One of the major mechanics is avoiding the water, which contains fish that bite you. There’s vines you can swing from but, crucially, these videogame vines don’t carry your momentum, you have to jump and hold right while jumping because otherwise you’ll just fall. Really an indication of the rest of the game being a fairly frustrating experience. I reached an Aztek ruins mission and got stuck because I didn’t have enough jump height and was caught between a wall and a locked door. I was happy to leave greendog behind.
Thanks to the earlier thread on Caveman based games, the following caveman games got on my radar. HOO BOY. Lets dive into the Chuck Rock series.
Damn everything about this game is just ugly. it’s whole aesthetic is ugly. Chuck looks terrible, his main attack is a gut thrust. Everything on the screen grunts or screams at you. all the dinosaur and human designs are terrible. The jumping and attack controls feel terrible. I agree with Brandon, what the fuck was up with the Caveman theme???? Who thought this was appealing in any way? I played about one and a half levels of this before moving onto the sequel.
So how do you take an already unappealing caveman setting and make it worse? By making the protagonist a fucking baby that’s how.
God I hated this. I mean. Who on earth is like “you know what’s funny? caveman babies, lets make a game with a baby caveman, it’ll be fun”. Not just that but it’s a sequel to an already bad and ugly game. I’m facinated and repulsed at the same time.

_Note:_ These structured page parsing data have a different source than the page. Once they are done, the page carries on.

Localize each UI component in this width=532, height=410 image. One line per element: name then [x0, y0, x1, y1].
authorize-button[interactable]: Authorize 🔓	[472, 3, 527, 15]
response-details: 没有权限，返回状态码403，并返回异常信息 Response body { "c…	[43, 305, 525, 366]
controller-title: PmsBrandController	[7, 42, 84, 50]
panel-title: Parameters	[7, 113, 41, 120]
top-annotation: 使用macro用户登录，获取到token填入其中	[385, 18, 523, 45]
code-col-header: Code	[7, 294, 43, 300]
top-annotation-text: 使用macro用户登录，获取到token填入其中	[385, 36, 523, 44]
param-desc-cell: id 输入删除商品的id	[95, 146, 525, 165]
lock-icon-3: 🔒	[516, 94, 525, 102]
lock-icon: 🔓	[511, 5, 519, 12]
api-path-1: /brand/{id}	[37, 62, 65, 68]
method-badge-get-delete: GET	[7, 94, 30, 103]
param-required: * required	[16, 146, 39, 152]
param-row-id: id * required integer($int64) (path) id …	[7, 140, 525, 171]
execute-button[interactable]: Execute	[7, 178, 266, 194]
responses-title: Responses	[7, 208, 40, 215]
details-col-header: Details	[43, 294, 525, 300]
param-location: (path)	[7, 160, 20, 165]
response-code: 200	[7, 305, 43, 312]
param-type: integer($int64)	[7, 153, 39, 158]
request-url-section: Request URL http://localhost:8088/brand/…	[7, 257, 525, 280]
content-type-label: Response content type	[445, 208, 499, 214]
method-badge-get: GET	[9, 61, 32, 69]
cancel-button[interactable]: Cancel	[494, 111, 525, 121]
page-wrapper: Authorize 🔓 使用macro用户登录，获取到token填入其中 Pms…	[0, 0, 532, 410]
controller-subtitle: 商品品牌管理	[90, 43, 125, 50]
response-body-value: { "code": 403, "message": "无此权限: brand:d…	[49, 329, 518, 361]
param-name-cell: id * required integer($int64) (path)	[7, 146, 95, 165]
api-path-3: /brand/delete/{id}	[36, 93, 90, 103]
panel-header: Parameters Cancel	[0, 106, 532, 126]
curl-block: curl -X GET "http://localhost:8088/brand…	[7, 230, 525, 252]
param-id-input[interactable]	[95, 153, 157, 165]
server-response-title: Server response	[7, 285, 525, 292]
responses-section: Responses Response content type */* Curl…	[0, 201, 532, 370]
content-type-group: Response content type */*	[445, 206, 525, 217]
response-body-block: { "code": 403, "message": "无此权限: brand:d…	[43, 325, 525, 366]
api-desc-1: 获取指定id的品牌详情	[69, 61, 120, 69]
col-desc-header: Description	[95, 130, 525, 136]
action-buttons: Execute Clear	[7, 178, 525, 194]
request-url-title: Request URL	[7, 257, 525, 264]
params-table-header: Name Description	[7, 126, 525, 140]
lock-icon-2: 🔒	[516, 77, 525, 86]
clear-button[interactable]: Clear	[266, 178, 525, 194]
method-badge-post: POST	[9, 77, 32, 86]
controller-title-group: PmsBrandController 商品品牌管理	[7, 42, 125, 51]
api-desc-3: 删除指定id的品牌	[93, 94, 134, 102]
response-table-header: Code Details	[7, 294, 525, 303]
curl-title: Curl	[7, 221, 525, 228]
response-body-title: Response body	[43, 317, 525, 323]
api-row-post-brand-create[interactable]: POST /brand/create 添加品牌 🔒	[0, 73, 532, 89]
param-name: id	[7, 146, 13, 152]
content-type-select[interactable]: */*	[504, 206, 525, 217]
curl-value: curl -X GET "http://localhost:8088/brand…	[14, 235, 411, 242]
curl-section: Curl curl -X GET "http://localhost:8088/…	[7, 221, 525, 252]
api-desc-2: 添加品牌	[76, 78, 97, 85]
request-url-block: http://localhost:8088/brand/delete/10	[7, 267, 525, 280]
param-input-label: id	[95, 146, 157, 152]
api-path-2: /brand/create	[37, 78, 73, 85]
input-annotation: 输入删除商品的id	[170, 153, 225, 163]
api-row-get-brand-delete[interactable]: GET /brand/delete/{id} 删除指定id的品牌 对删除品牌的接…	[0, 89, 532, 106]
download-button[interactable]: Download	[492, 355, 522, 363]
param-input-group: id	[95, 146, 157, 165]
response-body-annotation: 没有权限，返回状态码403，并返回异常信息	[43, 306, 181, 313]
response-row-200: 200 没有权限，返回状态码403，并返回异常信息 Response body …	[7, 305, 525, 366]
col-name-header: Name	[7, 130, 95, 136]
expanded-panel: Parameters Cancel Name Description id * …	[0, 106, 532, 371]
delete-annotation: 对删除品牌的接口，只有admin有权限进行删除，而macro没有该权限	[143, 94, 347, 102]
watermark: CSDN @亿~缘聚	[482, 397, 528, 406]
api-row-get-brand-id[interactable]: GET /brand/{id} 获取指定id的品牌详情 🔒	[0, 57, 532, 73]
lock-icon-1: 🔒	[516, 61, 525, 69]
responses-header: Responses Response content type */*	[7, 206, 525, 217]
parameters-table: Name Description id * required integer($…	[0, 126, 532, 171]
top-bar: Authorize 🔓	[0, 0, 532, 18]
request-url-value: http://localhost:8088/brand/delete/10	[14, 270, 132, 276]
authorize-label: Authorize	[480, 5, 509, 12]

The levels are so grotesque, much more than Chuck Rock 1, there’s caveman trashcans and caveman power lines and caveman fire-hydrants, which implies the existence of caveman public services like fire and sanitation departments. and electricity. I’m not sure why it pisses me off but it does. It’s just kind of ignoring the entire premise of setting it in caveman times. It’s also incredibly ugly.

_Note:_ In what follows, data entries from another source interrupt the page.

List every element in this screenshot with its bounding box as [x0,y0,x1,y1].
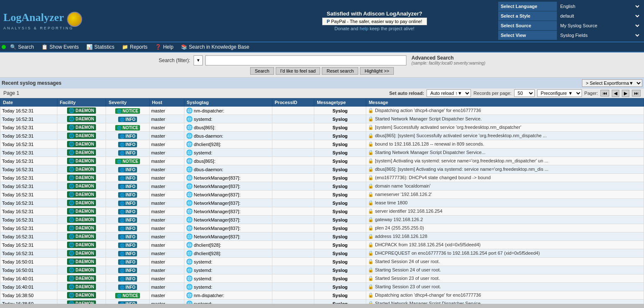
col-header-date[interactable]: Date [0,99,57,107]
view-label: Select View [498,31,557,40]
nav-statistics[interactable]: 📊 Statistics [83,43,118,51]
table-row[interactable]: Today 16:52:31 🌐 DAEMON 🌐 INFO master 🌐 … [0,199,644,207]
col-header-facility[interactable]: Facility [57,99,106,107]
banner-title: Satisfied with Adiscon LogAnalyzer? [251,10,499,17]
syslogtag-globe-icon: 🌐 [186,116,193,122]
syslogtag-globe-icon: 🌐 [186,191,193,198]
table-row[interactable]: Today 16:52:31 🌐 DAEMON 🌐 INFO master 🌐 … [0,174,644,182]
table-row[interactable]: Today 16:52:31 🌐 DAEMON 🌐 NOTICE master … [0,157,644,165]
cell-processid [272,115,314,123]
col-header-message[interactable]: Message [366,99,644,107]
message-text: dbus[865]: [system] Activating via syste… [375,167,548,172]
table-row[interactable]: Today 16:52:31 🌐 DAEMON 🌐 INFO master 🌐 … [0,115,644,123]
table-row[interactable]: Today 16:50:01 🌐 DAEMON 🌐 INFO master 🌐 … [0,266,644,274]
message-text: domain name 'localdomain' [375,183,431,188]
message-icon: 🔒 [368,116,374,121]
toolbar-right: Set auto reload: Auto reload ↑▼ Records … [389,89,641,97]
table-row[interactable]: Today 16:52:31 🌐 DAEMON 🌐 INFO master 🌐 … [0,241,644,249]
message-text: Started Session 24 of user root. [375,259,440,264]
cell-processid [272,232,314,241]
facility-badge: 🌐 DAEMON [67,275,96,282]
globe-icon: 🌐 [69,234,75,239]
table-row[interactable]: Today 16:38:50 🌐 DAEMON 🌐 NOTICE master … [0,291,644,300]
style-select[interactable]: default [557,11,641,21]
table-row[interactable]: Today 16:52:31 🌐 DAEMON 🌐 INFO master 🌐 … [0,140,644,149]
nav-help[interactable]: ❓ Help [152,43,177,51]
table-row[interactable]: Today 16:52:31 🌐 DAEMON 🌐 INFO master 🌐 … [0,216,644,224]
facility-badge: 🌐 DAEMON [67,208,96,214]
highlight-button[interactable]: Highlight >> [360,67,394,75]
search-button[interactable]: Search [250,67,274,75]
cell-processid [272,207,314,216]
banner-paypal-link[interactable]: P PayPal - The safer, easier way to pay … [322,18,427,25]
nav-knowledge-base[interactable]: 📚 Search in Knowledge Base [178,43,253,51]
severity-icon: 🌐 [117,159,122,164]
pager-prev-button[interactable]: ◀ [612,90,619,97]
pager-first-button[interactable]: ⏮ [600,90,609,97]
cell-messagetype: Syslog [314,266,366,274]
globe-icon: 🌐 [69,125,75,130]
table-row[interactable]: Today 16:52:31 🌐 DAEMON 🌐 INFO master 🌐 … [0,182,644,191]
reset-search-button[interactable]: Reset search [322,67,358,75]
nav-reports[interactable]: 📁 Reports [119,43,151,51]
table-row[interactable]: Today 16:50:01 🌐 DAEMON 🌐 INFO master 🌐 … [0,258,644,266]
severity-badge: 🌐 INFO [118,175,137,181]
table-row[interactable]: Today 16:52:31 🌐 DAEMON 🌐 NOTICE master … [0,123,644,132]
table-row[interactable]: Today 16:52:31 🌐 DAEMON 🌐 INFO master 🌐 … [0,249,644,258]
facility-badge: 🌐 DAEMON [67,166,96,172]
table-row[interactable]: Today 16:52:31 🌐 DAEMON 🌐 INFO master 🌐 … [0,191,644,199]
message-icon: 🔒 [368,267,374,272]
message-icon: 🔒 [368,125,374,130]
cell-syslogtag: 🌐 NetworkManager[837]: [184,174,272,182]
pager-last-button[interactable]: ⏭ [632,90,641,97]
language-select[interactable]: English [557,2,641,11]
table-row[interactable]: Today 16:40:01 🌐 DAEMON 🌐 INFO master 🌐 … [0,283,644,291]
cell-message: 🔒 [system] Successfully activated servic… [366,123,644,132]
cell-host: master [149,207,184,216]
col-header-severity[interactable]: Severity [106,99,149,107]
table-row[interactable]: Today 16:52:31 🌐 DAEMON 🌐 INFO master 🌐 … [0,165,644,174]
col-header-syslogtag[interactable]: Syslogtag [184,99,272,107]
syslogtag-globe-icon: 🌐 [186,275,193,282]
globe-icon: 🌐 [69,150,75,155]
nav-search[interactable]: 🔍 Search [7,43,37,51]
logo-sub: ANALYSIS & REPORTING [3,26,251,30]
records-per-page-select[interactable]: 50100200 [514,89,535,97]
syslogtag-globe-icon: 🌐 [186,158,193,164]
message-icon: 🔒 [368,209,374,214]
view-select[interactable]: Syslog Fields [557,31,641,40]
help-link[interactable]: help [360,26,368,31]
cell-syslogtag: 🌐 dbus-daemon: [184,132,272,140]
search-filter-label: Search (filter): [159,57,190,63]
col-header-processid[interactable]: ProcessID [272,99,314,107]
cell-message: 🔒 gateway 192.168.126.2 [366,216,644,224]
globe-icon: 🌐 [69,200,75,206]
nav-show-events[interactable]: 📋 Show Events [38,43,82,51]
col-header-host[interactable]: Host [149,99,184,107]
auto-reload-select[interactable]: Auto reload ↑▼ [427,89,471,97]
table-row[interactable]: Today 16:52:31 🌐 DAEMON 🌐 INFO master 🌐 … [0,224,644,232]
table-row[interactable]: Today 16:40:01 🌐 DAEMON 🌐 INFO master 🌐 … [0,274,644,283]
search-input[interactable] [205,55,406,65]
table-row[interactable]: Today 16:52:31 🌐 DAEMON 🌐 INFO master 🌐 … [0,149,644,157]
cell-severity: 🌐 INFO [106,115,149,123]
cell-syslogtag: 🌐 systemd: [184,266,272,274]
table-row[interactable]: Today 16:52:31 🌐 DAEMON 🌐 INFO master 🌐 … [0,132,644,140]
table-row[interactable]: Today 16:38:50 🌐 DAEMON 🌐 INFO master 🌐 … [0,300,644,304]
message-icon: 🔒 [368,200,374,205]
table-row[interactable]: Today 16:52:31 🌐 DAEMON 🌐 INFO master 🌐 … [0,232,644,241]
cell-host: master [149,157,184,165]
cell-messagetype: Syslog [314,132,366,140]
cell-host: master [149,149,184,157]
table-row[interactable]: Today 16:52:31 🌐 DAEMON 🌐 INFO master 🌐 … [0,207,644,216]
feel-sad-button[interactable]: I'd like to feel sad [276,67,321,75]
source-select[interactable]: My Syslog Source [557,21,641,30]
col-header-messagetype[interactable]: Messagetype [314,99,366,107]
search-dropdown-button[interactable]: ▼ [194,55,203,65]
facility-badge: 🌐 DAEMON [67,124,96,131]
export-select[interactable]: > Select Exportforma▼ [582,79,642,87]
table-row[interactable]: Today 16:52:31 🌐 DAEMON 🌐 NOTICE master … [0,107,644,115]
pager-next-button[interactable]: ▶ [622,90,629,97]
header: LogAnalyzer ANALYSIS & REPORTING Satisfi… [0,0,644,42]
preconfigure-select[interactable]: Preconfigure ▼ [537,89,582,97]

I’m not sure why but I was the last person on earth to hear about Brutal: Paws of Fury. A…furry fighting game? Like, there’s a difference between just having talking animals and being furry , and this is on that side of the spectrum, much to my amazement.
This was also in that sort of weird pre-internet era when talking animals, of this style, was an incredibly niche thing. Maybe I’m reading way too much into these characters designs, but I’m just kind of agog that this exists.
The game is, however, incredibly hard even at the lowest difficulty stting and plays awful. I couldn’t get past the first stage. I’m not a good fighting game player but I was at least able to buttonmash my way past the first stage in Asuka 120%. I don’t know enough about fighting games to say how it’s bad, but it wasn’t very good.
Well that’s it for tonight. I’m probably going to keep doing streams and game sampling for the forseeable future. It’s kind of fun. Having this perspective on videogame’s history has been interesting, especially considering the huge libraries that are just for these consoles. It’s like diving into an ocean.